_Your task_
Copy out each line of the data below in which the string "şüpheli" appears.

BEGIN Data for this exercise

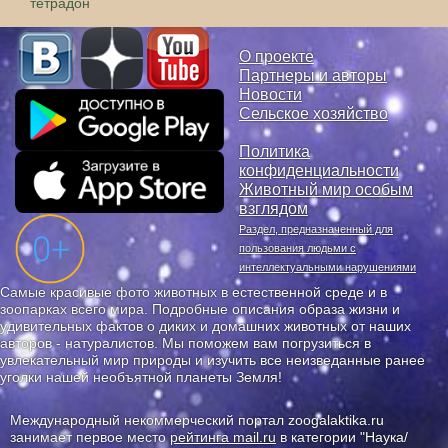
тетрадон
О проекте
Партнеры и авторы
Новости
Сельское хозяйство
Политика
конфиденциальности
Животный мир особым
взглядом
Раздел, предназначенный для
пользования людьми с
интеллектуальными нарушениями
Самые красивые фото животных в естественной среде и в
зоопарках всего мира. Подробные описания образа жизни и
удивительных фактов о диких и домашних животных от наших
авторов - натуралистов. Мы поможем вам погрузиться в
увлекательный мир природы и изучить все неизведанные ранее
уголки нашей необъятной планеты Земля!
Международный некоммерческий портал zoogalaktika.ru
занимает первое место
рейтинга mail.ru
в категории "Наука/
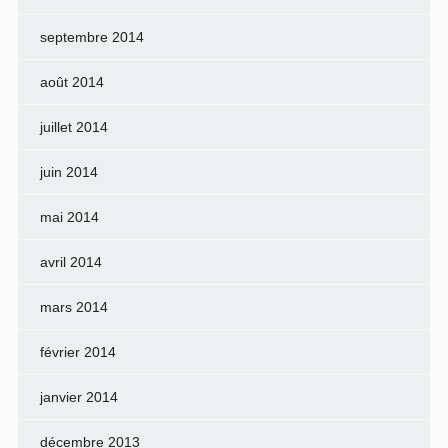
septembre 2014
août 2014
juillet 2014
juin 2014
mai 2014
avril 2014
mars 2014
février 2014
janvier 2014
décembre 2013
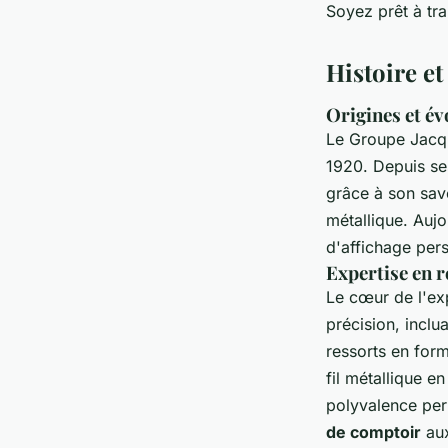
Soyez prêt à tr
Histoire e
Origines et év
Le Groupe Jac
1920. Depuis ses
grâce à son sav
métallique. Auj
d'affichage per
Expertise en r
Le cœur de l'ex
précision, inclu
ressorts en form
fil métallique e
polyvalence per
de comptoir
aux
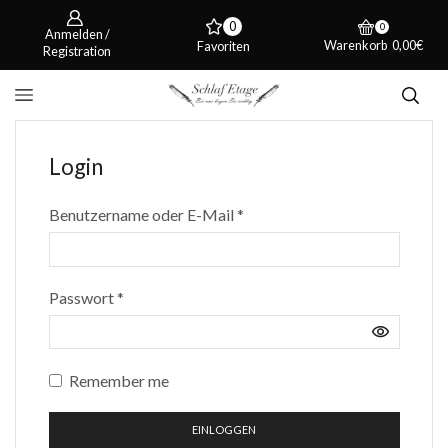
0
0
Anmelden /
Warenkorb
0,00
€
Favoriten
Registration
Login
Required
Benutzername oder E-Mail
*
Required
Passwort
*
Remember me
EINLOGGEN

END Data for this exercise
BEGIN Data for this exercise

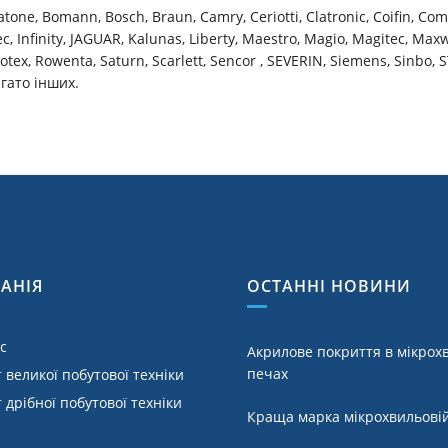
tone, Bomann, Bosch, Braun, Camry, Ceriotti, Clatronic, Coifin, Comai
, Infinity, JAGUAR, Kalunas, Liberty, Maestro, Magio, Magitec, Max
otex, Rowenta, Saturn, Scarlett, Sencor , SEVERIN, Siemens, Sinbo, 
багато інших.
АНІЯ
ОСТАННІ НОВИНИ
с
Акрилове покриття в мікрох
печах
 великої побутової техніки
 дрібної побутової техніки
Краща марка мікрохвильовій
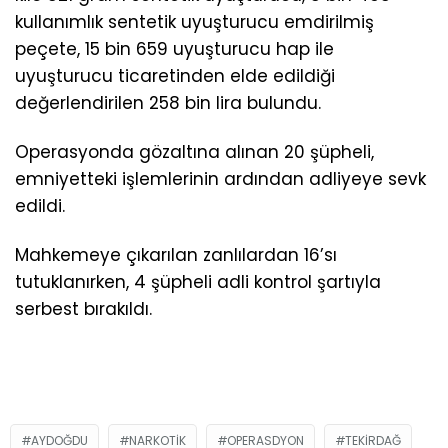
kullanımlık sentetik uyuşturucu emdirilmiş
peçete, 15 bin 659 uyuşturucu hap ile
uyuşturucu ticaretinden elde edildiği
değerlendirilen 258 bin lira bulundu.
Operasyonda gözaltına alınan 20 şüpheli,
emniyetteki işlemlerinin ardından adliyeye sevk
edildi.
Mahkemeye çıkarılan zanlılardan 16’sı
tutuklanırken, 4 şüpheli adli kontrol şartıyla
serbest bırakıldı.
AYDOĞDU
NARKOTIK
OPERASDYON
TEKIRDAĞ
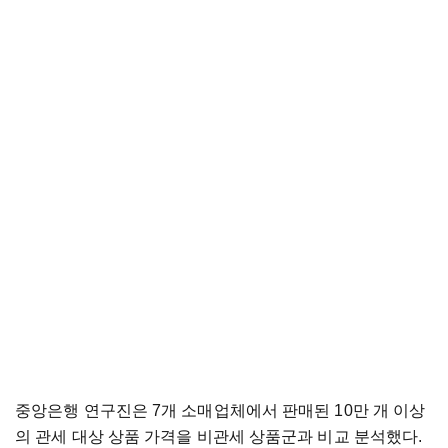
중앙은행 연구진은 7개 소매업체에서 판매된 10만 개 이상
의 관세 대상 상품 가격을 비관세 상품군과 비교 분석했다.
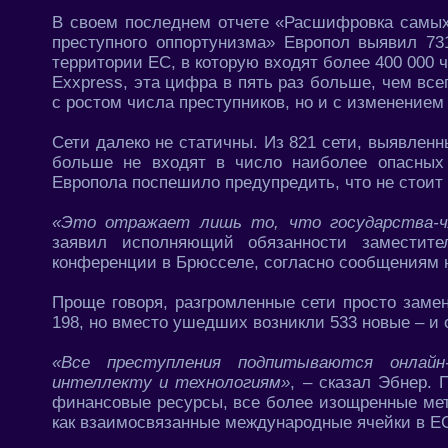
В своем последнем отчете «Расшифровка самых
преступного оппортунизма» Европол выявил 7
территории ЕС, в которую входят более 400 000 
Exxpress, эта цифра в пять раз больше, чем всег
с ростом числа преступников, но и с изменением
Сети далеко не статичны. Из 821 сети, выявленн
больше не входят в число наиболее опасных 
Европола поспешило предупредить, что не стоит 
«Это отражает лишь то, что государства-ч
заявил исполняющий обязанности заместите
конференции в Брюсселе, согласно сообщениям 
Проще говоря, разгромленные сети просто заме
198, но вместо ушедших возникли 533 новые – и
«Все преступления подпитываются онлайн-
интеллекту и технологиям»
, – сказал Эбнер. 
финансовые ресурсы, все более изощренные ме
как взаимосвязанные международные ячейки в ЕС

END Data for this exercise
BEGIN Data for this exercise

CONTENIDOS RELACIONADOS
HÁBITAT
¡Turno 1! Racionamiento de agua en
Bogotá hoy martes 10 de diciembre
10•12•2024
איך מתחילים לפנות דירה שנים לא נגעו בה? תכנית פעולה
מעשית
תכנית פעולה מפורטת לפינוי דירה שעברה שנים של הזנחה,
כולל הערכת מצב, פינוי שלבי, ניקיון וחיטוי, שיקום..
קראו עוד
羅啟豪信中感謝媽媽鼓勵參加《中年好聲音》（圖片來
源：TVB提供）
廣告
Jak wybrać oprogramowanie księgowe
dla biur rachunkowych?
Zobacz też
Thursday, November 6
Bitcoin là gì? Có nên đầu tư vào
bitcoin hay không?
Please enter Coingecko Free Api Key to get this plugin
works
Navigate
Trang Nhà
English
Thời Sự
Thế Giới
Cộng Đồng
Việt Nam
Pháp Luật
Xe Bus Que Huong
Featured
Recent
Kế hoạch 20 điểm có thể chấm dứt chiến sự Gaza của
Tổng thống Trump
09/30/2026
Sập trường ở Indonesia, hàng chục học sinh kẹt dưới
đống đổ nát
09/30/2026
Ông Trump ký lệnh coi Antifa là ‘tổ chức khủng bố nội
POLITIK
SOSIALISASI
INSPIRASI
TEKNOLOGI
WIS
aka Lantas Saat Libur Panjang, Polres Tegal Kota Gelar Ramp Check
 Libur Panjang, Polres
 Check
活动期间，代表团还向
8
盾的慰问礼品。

END Data for this exercise

_Written reply_
Operasyonda gözaltına alınan 20 şüpheli,
tutuklanırken, 4 şüpheli adli kontrol şartıyla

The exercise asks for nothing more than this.